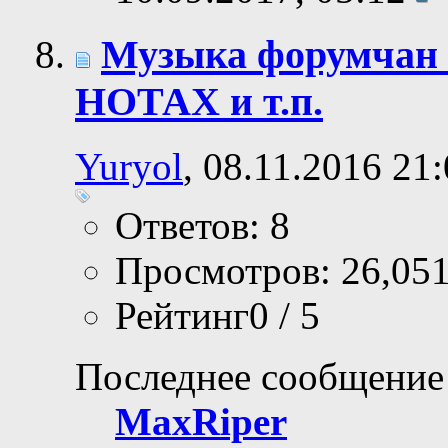
Музыка форумчан в
НОТАХ и т.п.
Yuryol
, 08.11.2016 21
Ответов: 8
Просмотров: 26,05
Рейтинг0 / 5
Последнее сообщение
MaxRiper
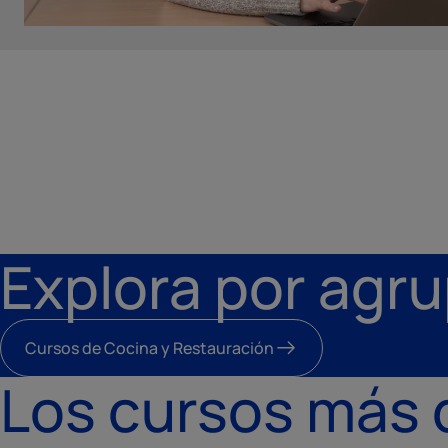
Explora por agru
Cursos de Cocina y Restauración
Los cursos más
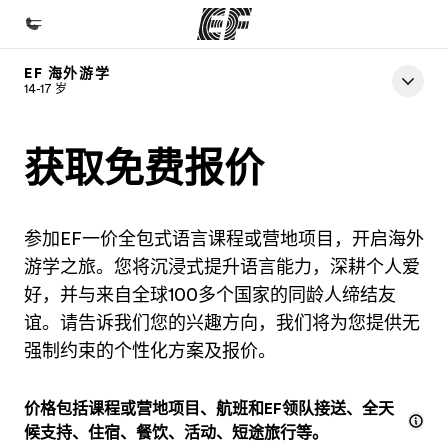
EF 海外游学
首页
14-17 岁
欢迎来到英孚教育
获取免费报价
课程
查看所有英孚提供的课程
办公室
参加EF一价全包式语言课程或营地项目，开启海外
游学之旅。您将沉浸式提升语言能力，深耕个人爱
查找您附近的办公室
好，并与来自全球100多个国家的同龄人缔结友
关于我们
谊。请告诉我们您的兴趣方向，我们将为您提供无
企业文化
强制约束的个性化方案及报价。
职业发展
价格包括课程或营地项目、航班和EF领队接送、全天
加入我们
候支持、住宿、餐饮、活动、短途旅行等。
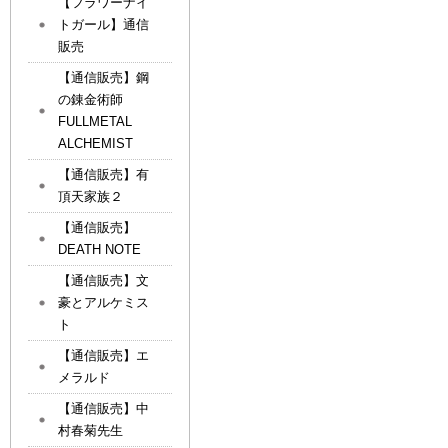
【フラワーナイ
トガール】通信
販売
【通信販売】鋼
の錬金術師
FULLMETAL
ALCHEMIST
【通信販売】有
頂天家族２
【通信販売】
DEATH NOTE
【通信販売】文
豪とアルケミス
ト
【通信販売】エ
メラルド
【通信販売】中
村春菊先生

* [INSTRUCTIONS TO FOLLOW] Output every entry exactly as given; pictures are not part of the copy.

* [FINAL ANSWER]
Музыка форумчан в
НОТАХ и т.п.
Yuryol
, 08.11.2016 21
Ответов: 8
Просмотров: 26,05
Рейтинг0 / 5
Последнее сообщение
MaxRiper
Explora por agru
Cursos de Cocina y Restauración
Los cursos más
EF 海外游学
首页
14-17 岁
欢迎来到英孚教育
获取免费报价
课程
查看所有英孚提供的课程
办公室
参加EF一价全包式语言课程或营地项目，开启海外
游学之旅。您将沉浸式提升语言能力，深耕个人爱
查找您附近的办公室
好，并与来自全球100多个国家的同龄人缔结友
关于我们
谊。请告诉我们您的兴趣方向，我们将为您提供无
企业文化
强制约束的个性化方案及报价。
职业发展
价格包括课程或营地项目、航班和EF领队接送、全天
加入我们
候支持、住宿、餐饮、活动、短途旅行等。
【フラワーナイ
トガール】通信
販売
【通信販売】鋼
の錬金術師
FULLMETAL
ALCHEMIST
【通信販売】有
頂天家族２
【通信販売】
DEATH NOTE
【通信販売】文
豪とアルケミス
ト
【通信販売】エ
メラルド
【通信販売】中
村春菊先生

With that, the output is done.